A verbatim printing of the entries that follow is needed; pictures must not appear in it.

:: Supplied entries ::

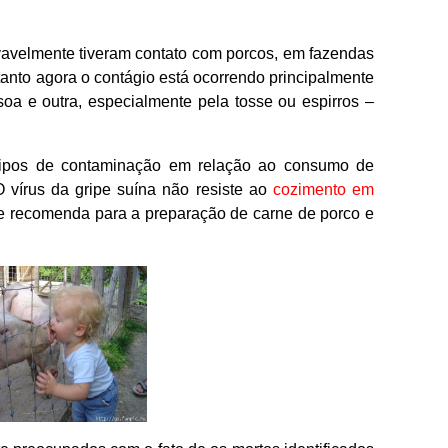
vavelmente tiveram contato com porcos, em fazendas
anto agora o contágio está ocorrendo principalmente
oa e outra, especialmente pela tosse ou espirros –
 tipos de contaminação em relação ao consumo de
 vírus da gripe suína não resiste ao
cozimento em
e recomenda para a preparação de carne de porco e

:::

- [Result of the task]
vavelmente tiveram contato com porcos, em fazendas
anto agora o contágio está ocorrendo principalmente
oa e outra, especialmente pela tosse ou espirros –
 tipos de contaminação em relação ao consumo de
 vírus da gripe suína não resiste ao
cozimento em
e recomenda para a preparação de carne de porco e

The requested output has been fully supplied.